Max Gentlemen Review

Max Gentlemen Screenshot 1

Max Gentlemen is a free to play game about hats, that’s addicting offline or on. Inspired by a penis pill email, and launching to nearly all platforms through an insanely successful kickstarter, this quirky arcade style hat stacking game is brought to you by the folks at “The Men Who Wear Many Hats.” They made that cult hit “Organ Trail”, and a bunch of fun free experimental flash games you can check out on their website. However while “Organ Trail” wanted to be cool and serious in its advertising tone, what sounds like the same announcer is dressed in a moustache and top hat to bellow out a silly speech about his teams new game. Not only does this make the game feel much more personal, it makes it feel fun before you even get to play, and that’s something a developer can do to hook a player from the start, even if the player just wants to check out what the man in the top hat is yelling about.

Starting up the game will immediately present the player with the question of whether they are of drinking age, choosing between “yes”, “no”, and “yes (I’m lying)” will give different loading screens, causing the loading screen text to display a correlating phrase. Mine now says “they are drinking root beer”, as I picked the lying one, assuming it would be the most funny. I couldn’t change my answer afterwards, which is a bit disappointing given the teams sense of humor. It is here where the humor continues, but the game has a noticeable quality drop.
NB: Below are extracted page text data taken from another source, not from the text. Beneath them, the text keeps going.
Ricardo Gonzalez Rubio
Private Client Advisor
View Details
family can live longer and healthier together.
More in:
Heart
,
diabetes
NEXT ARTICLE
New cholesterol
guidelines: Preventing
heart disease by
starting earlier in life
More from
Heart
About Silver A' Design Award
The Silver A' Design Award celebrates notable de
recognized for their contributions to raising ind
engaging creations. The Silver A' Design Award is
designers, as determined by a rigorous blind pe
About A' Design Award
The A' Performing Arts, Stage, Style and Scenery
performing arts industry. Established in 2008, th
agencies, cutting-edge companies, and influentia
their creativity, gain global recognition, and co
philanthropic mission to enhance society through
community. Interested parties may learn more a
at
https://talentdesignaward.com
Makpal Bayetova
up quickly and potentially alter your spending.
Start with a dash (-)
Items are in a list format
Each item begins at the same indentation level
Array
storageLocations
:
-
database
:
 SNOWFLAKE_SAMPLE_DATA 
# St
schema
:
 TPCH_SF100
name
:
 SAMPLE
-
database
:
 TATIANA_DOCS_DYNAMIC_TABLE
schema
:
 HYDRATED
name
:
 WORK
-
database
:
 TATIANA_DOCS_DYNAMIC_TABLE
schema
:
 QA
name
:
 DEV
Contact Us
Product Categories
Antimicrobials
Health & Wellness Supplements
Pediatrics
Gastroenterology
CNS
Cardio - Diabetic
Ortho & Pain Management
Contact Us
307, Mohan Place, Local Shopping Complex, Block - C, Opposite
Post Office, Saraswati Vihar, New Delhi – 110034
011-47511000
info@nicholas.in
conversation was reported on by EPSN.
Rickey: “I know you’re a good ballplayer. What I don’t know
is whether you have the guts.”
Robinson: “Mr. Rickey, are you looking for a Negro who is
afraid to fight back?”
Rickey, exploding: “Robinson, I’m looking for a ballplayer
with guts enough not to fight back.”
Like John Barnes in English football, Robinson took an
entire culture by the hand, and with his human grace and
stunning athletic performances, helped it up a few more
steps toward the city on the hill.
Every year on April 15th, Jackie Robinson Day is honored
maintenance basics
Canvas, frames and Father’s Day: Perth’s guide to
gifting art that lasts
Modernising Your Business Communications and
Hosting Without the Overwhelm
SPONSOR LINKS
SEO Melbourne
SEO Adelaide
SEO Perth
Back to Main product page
Max Gentlemen Screenshot 3

The music at the title screen is an off beat organ tune, and while the atmosphere is apparent in it’s intentions with castles and shirtless men, the music just feels so out of time that it’s immensely distracting. Upon beginning to play, the game starts you with two masculine mustachioed men and one mode, “dodgey.” This mode is first used in single player as a tutorial, likely since of the two modes you will be given, it has the simpler, and by that I mean less, gameplay mechanics. Essentially it consists of selecting a hat to jump, in order to dodge various birds and collect more hats placed above you on passing carriages. Playing this first leaves the player unimpressed, as there is no sense of opposition or challenge playing alone, in essentially a tutorial that is also the players first game. A tutorial doesn’t have to make you fail, but a lack of challenge doesn’t make for an experience that will keep the player engaged. Given that the game is only local multiplayer in it’s current state, the first runs only score to beat was my own.
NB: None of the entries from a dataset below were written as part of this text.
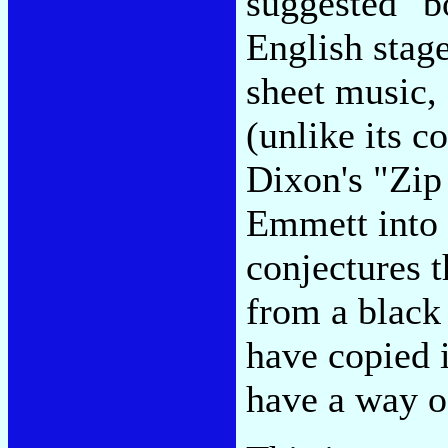
suggested "bo
English stag
sheet music, 
(unlike its 
Dixon's "Zip
Emmett into
conjectures t
from a black
have copied i
have a way o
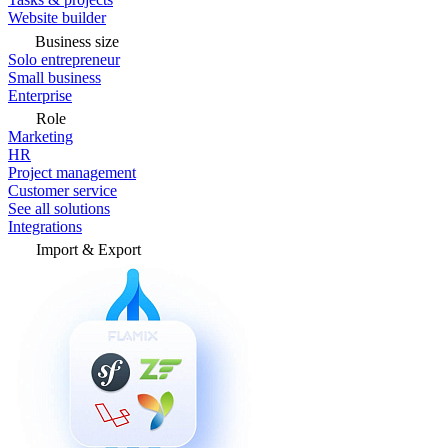
Website builder
Business size
Solo entrepreneur
Small business
Enterprise
Role
Marketing
HR
Project management
Customer service
See all solutions
Integrations
Import & Export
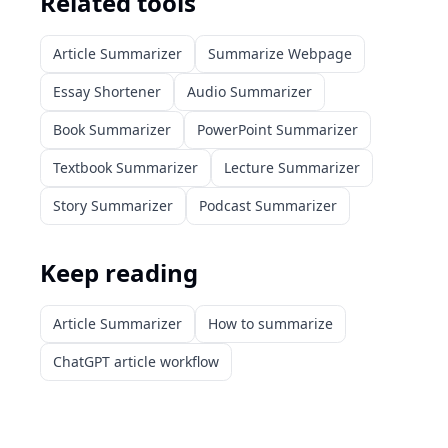
Related tools
Article Summarizer
Summarize Webpage
Essay Shortener
Audio Summarizer
Book Summarizer
PowerPoint Summarizer
Textbook Summarizer
Lecture Summarizer
Story Summarizer
Podcast Summarizer
Keep reading
Article Summarizer
How to summarize
ChatGPT article workflow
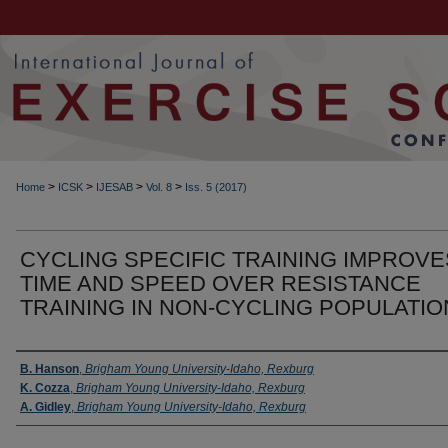
>
>
>
>
Home
ICSK
IJESAB
Vol. 8
Iss. 5 (2017)
CYCLING SPECIFIC TRAINING IMPROVE
TIME AND SPEED OVER RESISTANCE
TRAINING IN NON-CYCLING POPULATI
Authors
B. Hanson
,
Brigham Young University-Idaho, Rexburg
K. Cozza
,
Brigham Young University-Idaho, Rexburg
A. Gidley
,
Brigham Young University-Idaho, Rexburg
The multiplayer is where this game shines, and setting the computers to a harder difficulty, gives a wonderful challenge that makes the game just plain fun. Something a challenging game can do right is allow the player to jump back in right away, and with such fast loading times this game does just that between hat changes or level resetting. “Drinkey” is the second game mode the player is presented with, and allows the player control over the characters movements left and right as well as their ability to jump the chosen hat. With the bartender popping in randomly, it can make any moment tense, or turn the tides with a few kindly placed beers. The thrown items get harder and harder to dodge as well, allowing some surprisingly skill based timing oriented gameplay for such a simple concept.
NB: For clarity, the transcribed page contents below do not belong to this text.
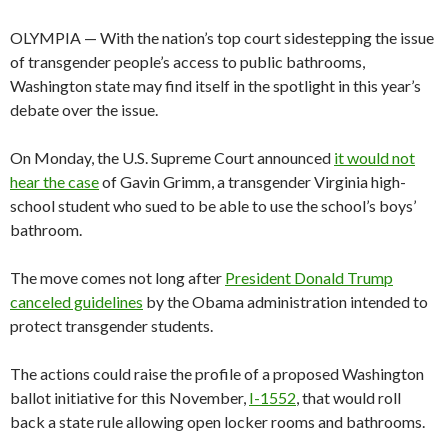
OLYMPIA — With the nation’s top court sidestepping the issue
of transgender people’s access to public bathrooms,
Washington state may find itself in the spotlight in this year’s
debate over the issue.
On Monday, the U.S. Supreme Court announced
it would not
hear the case
of Gavin Grimm, a transgender Virginia high-
school student who sued to be able to use the school’s boys’
bathroom.
The move comes not long after
President Donald Trump
canceled guidelines
by the Obama administration intended to
protect transgender students.
The actions could raise the profile of a proposed Washington
ballot initiative for this November,
I-1552
, that would roll
back a state rule allowing open locker rooms and bathrooms.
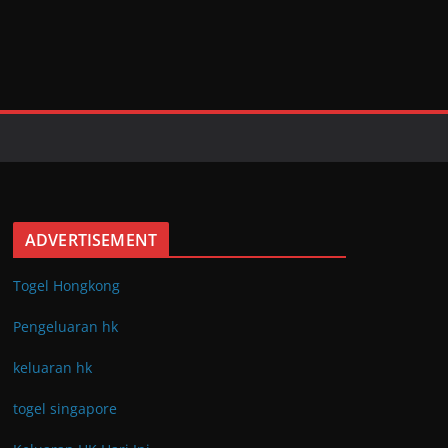
ADVERTISEMENT
Togel Hongkong
Pengeluaran hk
keluaran hk
togel singapore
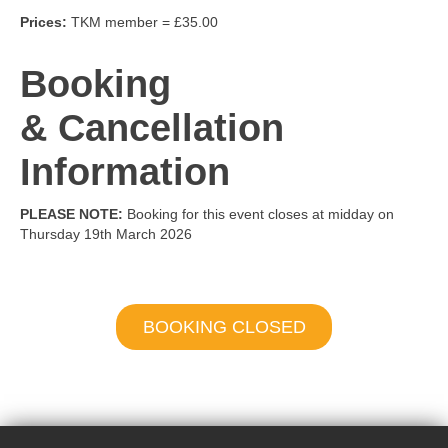
Prices:
TKM member = £35.00
Booking
& Cancellation
Information
PLEASE NOTE:
Booking for this event closes at midday on
Thursday 19th March 2026
BOOKING CLOSED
Max Gentlemen Screenshot 2

An unfortunate aspect of this mode however, is that the player characters slide across the table without any body or facial animation, almost like there was unfinished programming, something that is not only noticeable but very distracting when all previous views showed the character with several frames of animation for any given action. The mode “dodgey” can be quite fun in multiplayer as well, the random element being the carriage speed of you and your opponent. This mode is very reliant on dodging objects and executes it effortlessly as it’s main aspect, but I found it to ironically have far less obstacles to jump over versus other game modes. Sadly this mode is also plagued with lazy game design, as many backgrounds are untextured completely, making the player characters look hyper realistic riding in front of a solid pale green field. The gameplay is the focus of the game however, and the multiplayer with and without local friends is an addicting and fun concept, that has a ton of replay value if only to unlock more hats.

Max Gentlemen is a fun game. A game that will (without spoiling any more jokes or charm) make the player laugh and replay all there is hidden, over and over again. That being said, from a design standpoint it feels unfinished and unperfected. A game may crank it’s stylized fanciness into every aspect it can, but that’s no excuse to leave things unfinished that distract from the best parts of a game. I give this game an 7/10. For a free to play it’s worth picking up, and while it’s less then smooth as a whole, it’s made with love and it’s a refreshing formula to come back to with friends or with boredom.